- [Records excerpted from a collection]
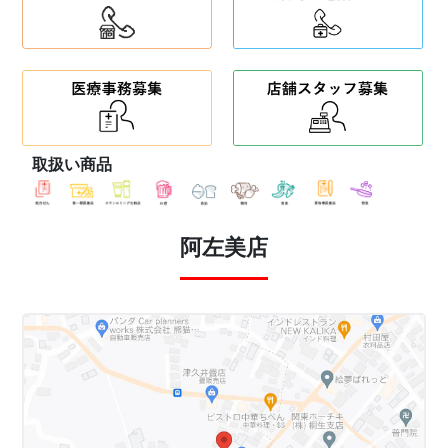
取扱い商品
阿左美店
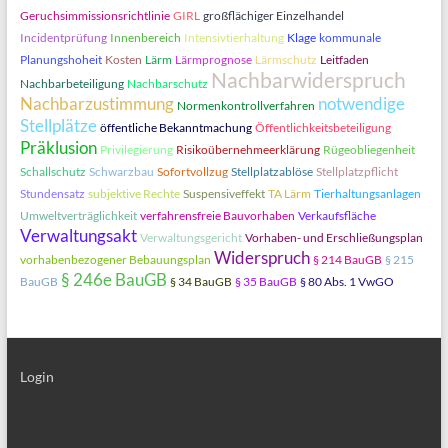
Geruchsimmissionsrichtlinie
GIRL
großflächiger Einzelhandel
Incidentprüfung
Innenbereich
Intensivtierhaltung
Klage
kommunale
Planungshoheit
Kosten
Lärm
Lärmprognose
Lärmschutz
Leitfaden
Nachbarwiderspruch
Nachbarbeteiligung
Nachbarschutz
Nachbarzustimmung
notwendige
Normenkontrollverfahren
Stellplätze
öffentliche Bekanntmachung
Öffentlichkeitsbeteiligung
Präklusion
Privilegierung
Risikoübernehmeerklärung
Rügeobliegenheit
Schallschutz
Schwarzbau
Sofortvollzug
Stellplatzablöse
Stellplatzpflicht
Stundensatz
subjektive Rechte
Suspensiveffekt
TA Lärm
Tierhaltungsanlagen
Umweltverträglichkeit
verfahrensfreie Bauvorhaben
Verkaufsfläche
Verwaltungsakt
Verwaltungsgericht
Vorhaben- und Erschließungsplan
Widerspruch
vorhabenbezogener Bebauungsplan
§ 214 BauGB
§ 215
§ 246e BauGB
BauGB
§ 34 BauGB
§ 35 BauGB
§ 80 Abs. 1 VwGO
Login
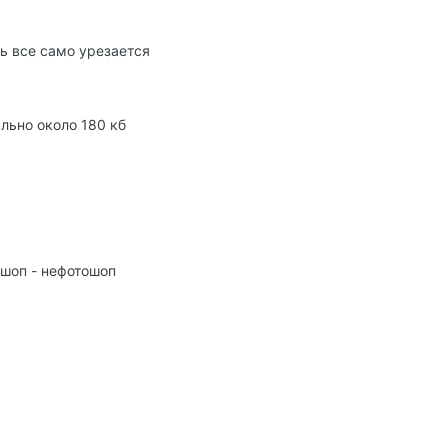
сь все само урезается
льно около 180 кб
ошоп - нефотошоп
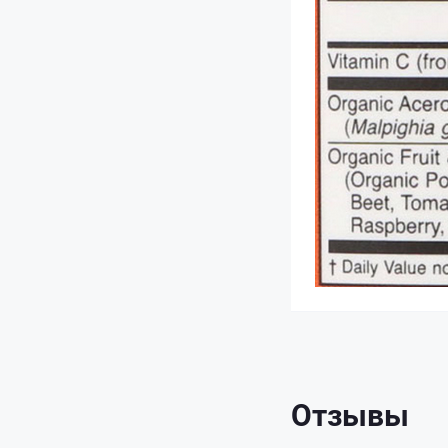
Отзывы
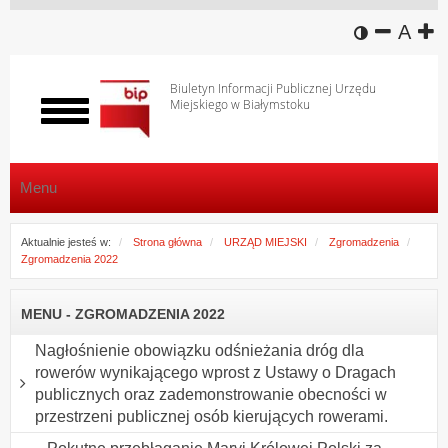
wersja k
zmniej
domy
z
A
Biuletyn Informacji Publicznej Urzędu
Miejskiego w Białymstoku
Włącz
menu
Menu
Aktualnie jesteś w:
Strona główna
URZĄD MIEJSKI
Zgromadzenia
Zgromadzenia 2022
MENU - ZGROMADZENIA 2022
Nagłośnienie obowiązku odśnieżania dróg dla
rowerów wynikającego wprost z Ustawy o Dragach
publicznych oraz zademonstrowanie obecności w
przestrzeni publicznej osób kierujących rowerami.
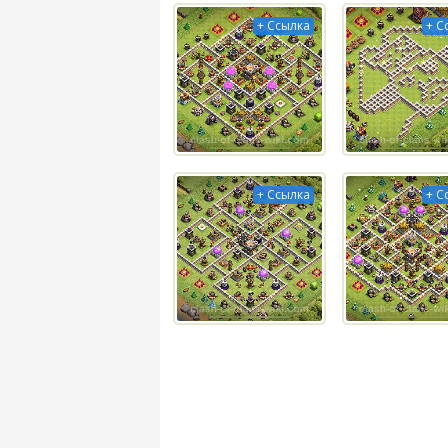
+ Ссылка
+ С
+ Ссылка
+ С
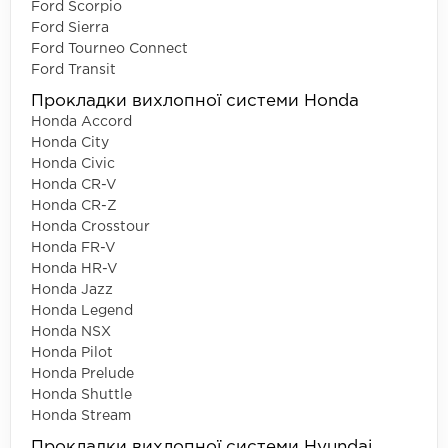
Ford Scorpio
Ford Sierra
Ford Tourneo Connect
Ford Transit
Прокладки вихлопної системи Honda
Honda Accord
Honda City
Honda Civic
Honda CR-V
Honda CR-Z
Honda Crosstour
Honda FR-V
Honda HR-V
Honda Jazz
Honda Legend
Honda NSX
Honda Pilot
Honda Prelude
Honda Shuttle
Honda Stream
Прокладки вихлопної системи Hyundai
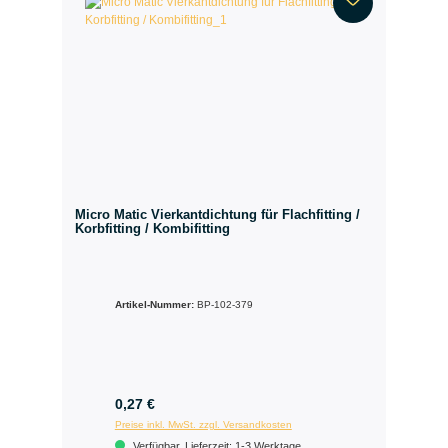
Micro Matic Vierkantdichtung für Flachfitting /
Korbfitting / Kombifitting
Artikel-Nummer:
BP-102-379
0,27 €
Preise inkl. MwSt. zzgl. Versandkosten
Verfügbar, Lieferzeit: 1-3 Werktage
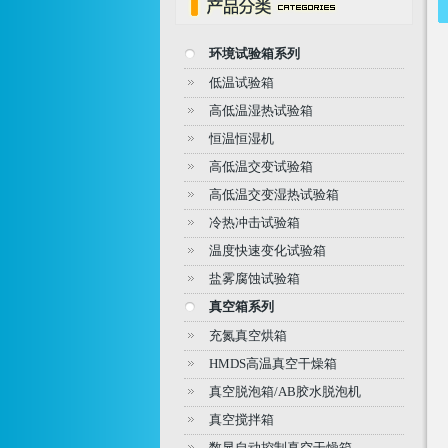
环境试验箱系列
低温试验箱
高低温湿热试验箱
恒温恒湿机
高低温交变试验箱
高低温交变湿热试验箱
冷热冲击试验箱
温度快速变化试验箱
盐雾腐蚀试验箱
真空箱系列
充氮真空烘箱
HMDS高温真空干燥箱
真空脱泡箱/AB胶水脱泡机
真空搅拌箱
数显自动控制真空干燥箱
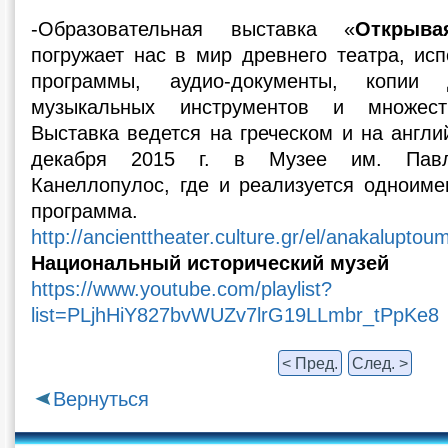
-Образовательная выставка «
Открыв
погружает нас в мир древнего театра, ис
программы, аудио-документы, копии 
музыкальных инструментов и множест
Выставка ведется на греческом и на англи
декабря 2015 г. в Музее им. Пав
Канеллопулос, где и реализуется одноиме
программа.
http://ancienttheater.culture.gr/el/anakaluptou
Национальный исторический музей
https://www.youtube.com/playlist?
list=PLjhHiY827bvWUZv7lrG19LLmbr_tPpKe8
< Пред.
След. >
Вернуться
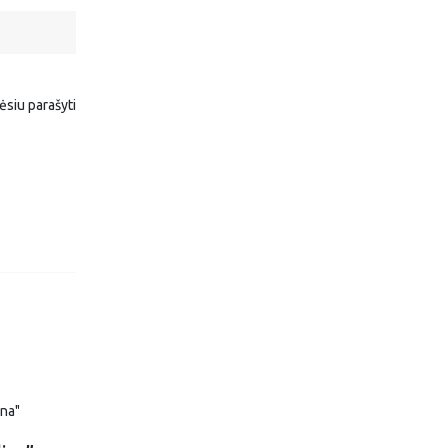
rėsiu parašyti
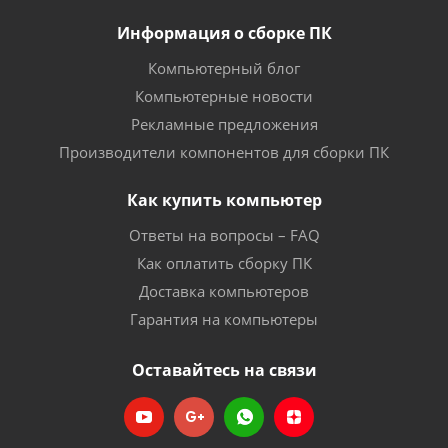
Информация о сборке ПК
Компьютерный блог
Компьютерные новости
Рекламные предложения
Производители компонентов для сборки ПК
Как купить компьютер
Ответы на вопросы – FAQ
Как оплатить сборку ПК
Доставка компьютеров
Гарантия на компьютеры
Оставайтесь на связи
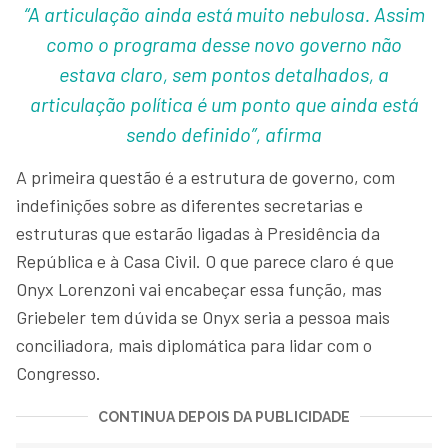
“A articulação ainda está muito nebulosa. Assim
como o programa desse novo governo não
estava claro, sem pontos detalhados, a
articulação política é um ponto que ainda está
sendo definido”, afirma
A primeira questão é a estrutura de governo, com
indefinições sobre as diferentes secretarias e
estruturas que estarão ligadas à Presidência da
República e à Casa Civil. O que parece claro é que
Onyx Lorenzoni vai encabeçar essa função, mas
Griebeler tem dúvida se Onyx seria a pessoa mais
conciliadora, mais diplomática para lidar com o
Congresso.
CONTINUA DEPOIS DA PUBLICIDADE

- [Brief]
Would you copy out, exactly and with no pictures, only the lines above from the one that contains "Выставка ведется на греческом и на англи" through the one that contains "estruturas que estarão"?

- [Exercise output]
Выставка ведется на греческом и на англи
декабря 2015 г. в Музее им. Пав
Канеллопулос, где и реализуется одноиме
программа.
http://ancienttheater.culture.gr/el/anakaluptou
Национальный исторический музей
https://www.youtube.com/playlist?
list=PLjhHiY827bvWUZv7lrG19LLmbr_tPpKe8
< Пред.
След. >
Вернуться
rėsiu parašyti
Информация о сборке ПК
Компьютерный блог
Компьютерные новости
Рекламные предложения
Производители компонентов для сборки ПК
Как купить компьютер
Ответы на вопросы – FAQ
Как оплатить сборку ПК
Доставка компьютеров
Гарантия на компьютеры
Оставайтесь на связи
“A articulação ainda está muito nebulosa. Assim
como o programa desse novo governo não
estava claro, sem pontos detalhados, a
articulação política é um ponto que ainda está
sendo definido”, afirma
A primeira questão é a estrutura de governo, com
indefinições sobre as diferentes secretarias e
estruturas que estarão ligadas à Presidência da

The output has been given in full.